Concerning the latter, the development of novel glycosynthetic enzymes will allow for both the synthesis of alkylpolypentosides and the production of tailored xylo-oligosaccharide mixtures. 
 
 

 

Targeted developments in chemical and thermochemical transformation routes 

Although the biological production of ethanol is most advanced, it is clear that biotechnology will not provide all of the solutions for biorefining (Ragauskas et al. 2006). Moreover, the clever combination and integration of biotechnologies and chemical processes will provide high performance, robust industrial manufacturing pipelines.

When dealing with complex and quite resistant material such as lignins, thermochemical technologies constitute viable alternatives to biotechnology. Similarly, heterogeneous catalysis, the well-established workhorse of the current chemical industry, holds much promise for the development of smart processes that will deal with certain biomass fractions.

In BIOCORE, chemistry in several forms, will form a key part of the thrust towards the development of a rich product portfolio. Thermochemistry and heterogeneous catalysis will be used to produce platform chemicals and polymer chemistry will be applied to the transformation of natural building blocks into industrial polymers.

 
 

Why target polymers?

A key feature of BIOCORE is its ambition to provide several polymer types. This is because forecasts indicate that bio-based polymers will constitute one of the most dynamic future markets for bio-based products. Similarly, it is clear that society is highly dependent upon bulk thermoplastic polymers, such as polyolefins PVC and polyurethanes. Therefore, it is vital that biorefineries develop bio-based polymers that respond to current manufacturer’s standards and market needs.

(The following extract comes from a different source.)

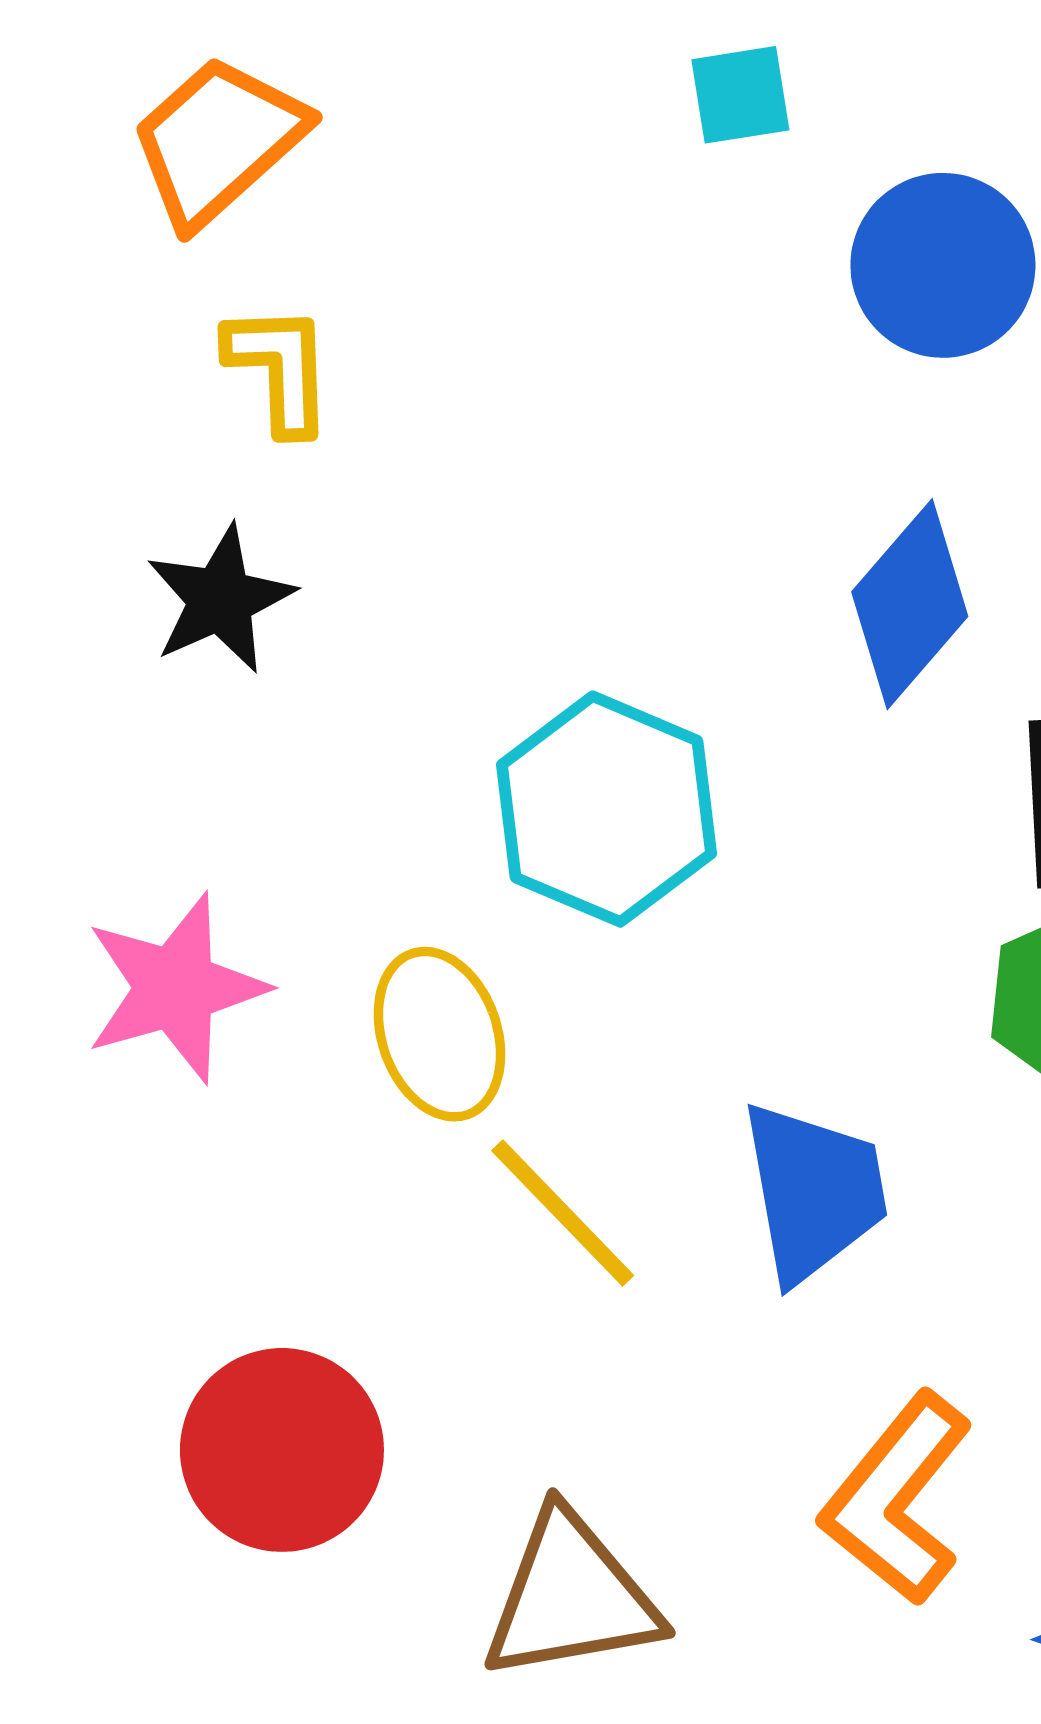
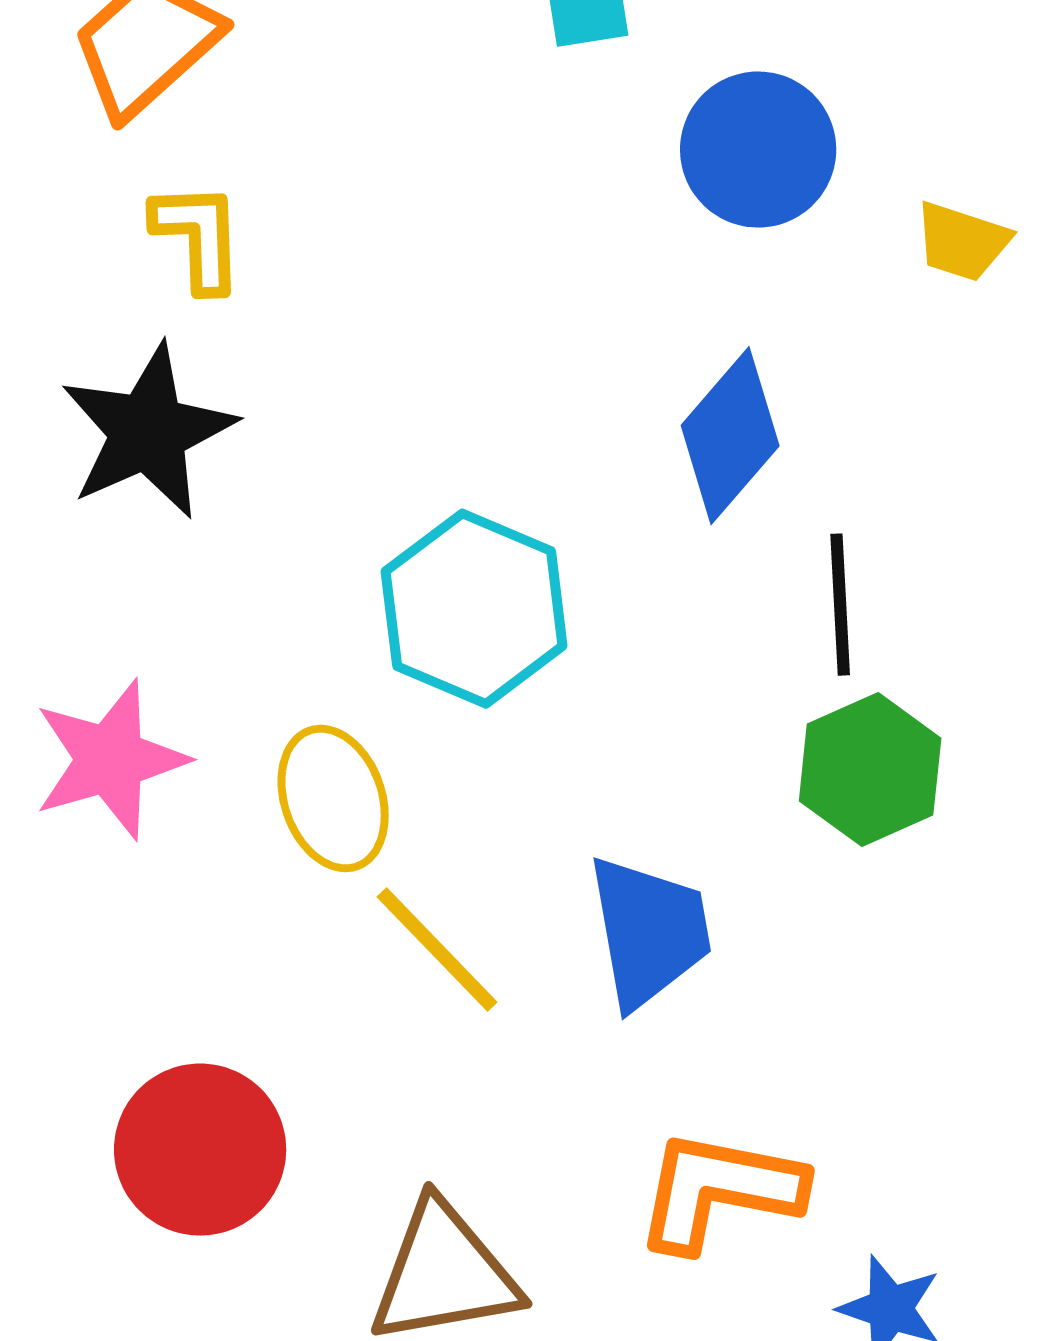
black star: (220, 599) -> (148, 432), size x1.4
orange L-shape: (897, 1499) -> (719, 1191), turned 62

Nevertheless, much remains to be achieved in order to allow biomass fractions to be efficiently transformed into a wide range of polymers.

 
 
 

What will be achieved by BIOCORE?

BIOCORE will develop and adapt thermochemical and chemical catalysis for the production of key chemicals, which will serve as building blocks for the preparation of polyers, including polyurethanes, polyesters and thermoset resins.

 
  • Heterogenous catalysts will be developed for the direct conversion of cellulose into polyols and glycols.

 

  •  A variety of functionalized lignin-derivatives will be prepared by chemical methods.

 

  • An efficient synthetic route for the preparation of difurfuryl diisocyanates from C5 sugars will be established. Coupled to the use of other bio-based components derived from lignin, these crosslinking agents will allow the preparation of formol-free, 100% biobased polyurethane.

 

  •   A range of new formulations for wood panel resins, novel polymers and hydrogels, formed from organic acids, will be developed.

 

  •  Rigid and flexible polyurethane foams and resins will be synthesized using a wide variety of the bio-based building blocks that will be produced within the BIOCORE concept. The foams and resins will be especially suitable for packaging or flooring applications,

 The clever combination of chemistry and biotechnology will allow the development of cellulose to PVC value chain. This value chain will provide alternative products such as bio-ethanol and bio-polyethylene.